(Saved entries)
****************************************
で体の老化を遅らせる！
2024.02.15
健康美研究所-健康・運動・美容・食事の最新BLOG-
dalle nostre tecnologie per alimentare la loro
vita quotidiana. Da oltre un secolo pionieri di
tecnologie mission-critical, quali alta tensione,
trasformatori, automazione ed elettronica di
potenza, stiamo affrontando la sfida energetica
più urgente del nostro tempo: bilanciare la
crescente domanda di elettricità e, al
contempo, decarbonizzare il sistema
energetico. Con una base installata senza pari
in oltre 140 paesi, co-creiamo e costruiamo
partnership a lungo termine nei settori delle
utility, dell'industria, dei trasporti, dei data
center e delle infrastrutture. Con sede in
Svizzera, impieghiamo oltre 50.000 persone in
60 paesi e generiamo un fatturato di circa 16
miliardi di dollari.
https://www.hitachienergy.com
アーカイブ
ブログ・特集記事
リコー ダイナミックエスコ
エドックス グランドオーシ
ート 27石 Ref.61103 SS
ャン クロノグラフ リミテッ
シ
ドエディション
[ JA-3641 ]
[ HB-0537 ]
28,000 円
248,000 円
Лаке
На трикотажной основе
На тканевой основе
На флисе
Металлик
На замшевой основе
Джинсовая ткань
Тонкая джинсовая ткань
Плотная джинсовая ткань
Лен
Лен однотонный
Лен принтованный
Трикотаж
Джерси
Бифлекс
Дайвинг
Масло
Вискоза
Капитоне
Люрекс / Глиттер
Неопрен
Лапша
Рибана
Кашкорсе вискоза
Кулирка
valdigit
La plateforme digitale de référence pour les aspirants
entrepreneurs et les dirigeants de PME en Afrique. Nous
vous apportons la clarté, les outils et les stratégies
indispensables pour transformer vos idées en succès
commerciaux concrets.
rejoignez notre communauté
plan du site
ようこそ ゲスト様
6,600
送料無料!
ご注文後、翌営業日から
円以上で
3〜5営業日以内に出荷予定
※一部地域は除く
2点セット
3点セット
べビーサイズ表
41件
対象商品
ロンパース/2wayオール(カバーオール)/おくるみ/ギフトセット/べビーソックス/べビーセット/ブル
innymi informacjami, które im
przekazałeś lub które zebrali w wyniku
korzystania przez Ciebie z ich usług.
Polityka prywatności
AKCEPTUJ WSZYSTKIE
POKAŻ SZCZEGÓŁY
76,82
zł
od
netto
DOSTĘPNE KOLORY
****************************************
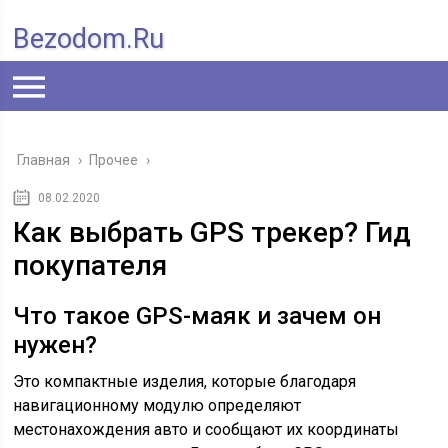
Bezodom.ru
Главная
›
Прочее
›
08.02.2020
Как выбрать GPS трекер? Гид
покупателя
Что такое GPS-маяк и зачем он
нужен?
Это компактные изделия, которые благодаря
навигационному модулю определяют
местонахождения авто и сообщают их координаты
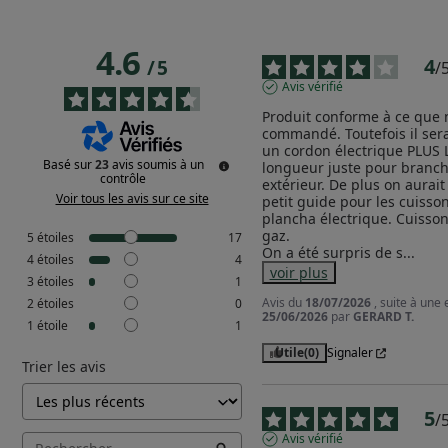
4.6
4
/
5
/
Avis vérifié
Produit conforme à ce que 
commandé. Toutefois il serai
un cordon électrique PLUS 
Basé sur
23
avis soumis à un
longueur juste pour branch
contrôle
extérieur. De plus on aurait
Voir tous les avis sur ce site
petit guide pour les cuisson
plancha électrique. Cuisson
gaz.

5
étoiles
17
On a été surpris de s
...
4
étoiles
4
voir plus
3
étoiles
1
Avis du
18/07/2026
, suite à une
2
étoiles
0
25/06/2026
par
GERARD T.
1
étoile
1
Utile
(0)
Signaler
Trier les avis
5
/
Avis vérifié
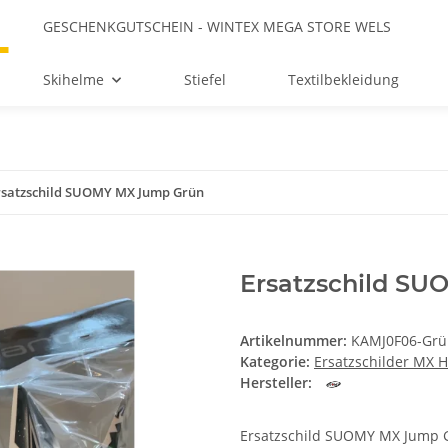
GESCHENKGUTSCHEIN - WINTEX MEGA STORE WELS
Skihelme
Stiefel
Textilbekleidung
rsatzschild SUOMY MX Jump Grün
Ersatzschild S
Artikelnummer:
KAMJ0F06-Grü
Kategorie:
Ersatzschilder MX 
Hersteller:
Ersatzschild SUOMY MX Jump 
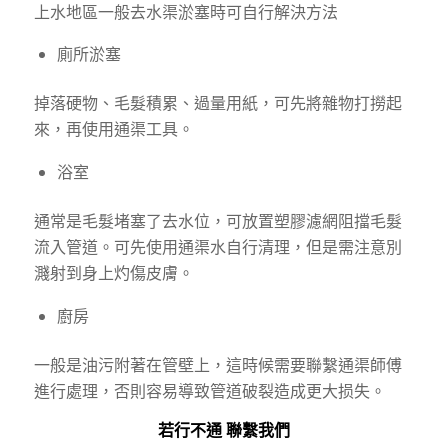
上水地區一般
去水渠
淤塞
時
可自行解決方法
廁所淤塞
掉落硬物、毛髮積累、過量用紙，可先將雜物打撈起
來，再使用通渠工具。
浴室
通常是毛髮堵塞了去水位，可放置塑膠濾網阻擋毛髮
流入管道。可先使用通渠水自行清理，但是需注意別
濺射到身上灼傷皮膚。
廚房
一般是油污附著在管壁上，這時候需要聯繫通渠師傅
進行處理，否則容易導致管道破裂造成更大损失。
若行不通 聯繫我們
****************************************
Task requirements:
What you return should be exactly the lines above, starting at the one with "で体の老化を遅らせる！" and ending at the one with "indispensables pour transformer", and nothing else.

Response to the exercise:
で体の老化を遅らせる！
2024.02.15
健康美研究所-健康・運動・美容・食事の最新BLOG-
dalle nostre tecnologie per alimentare la loro
vita quotidiana. Da oltre un secolo pionieri di
tecnologie mission-critical, quali alta tensione,
trasformatori, automazione ed elettronica di
potenza, stiamo affrontando la sfida energetica
più urgente del nostro tempo: bilanciare la
crescente domanda di elettricità e, al
contempo, decarbonizzare il sistema
energetico. Con una base installata senza pari
in oltre 140 paesi, co-creiamo e costruiamo
partnership a lungo termine nei settori delle
utility, dell'industria, dei trasporti, dei data
center e delle infrastrutture. Con sede in
Svizzera, impieghiamo oltre 50.000 persone in
60 paesi e generiamo un fatturato di circa 16
miliardi di dollari.
https://www.hitachienergy.com
アーカイブ
ブログ・特集記事
リコー ダイナミックエスコ
エドックス グランドオーシ
ート 27石 Ref.61103 SS
ャン クロノグラフ リミテッ
シ
ドエディション
[ JA-3641 ]
[ HB-0537 ]
28,000 円
248,000 円
Лаке
На трикотажной основе
На тканевой основе
На флисе
Металлик
На замшевой основе
Джинсовая ткань
Тонкая джинсовая ткань
Плотная джинсовая ткань
Лен
Лен однотонный
Лен принтованный
Трикотаж
Джерси
Бифлекс
Дайвинг
Масло
Вискоза
Капитоне
Люрекс / Глиттер
Неопрен
Лапша
Рибана
Кашкорсе вискоза
Кулирка
valdigit
La plateforme digitale de référence pour les aspirants
entrepreneurs et les dirigeants de PME en Afrique. Nous
vous apportons la clarté, les outils et les stratégies
indispensables pour transformer vos idées en succès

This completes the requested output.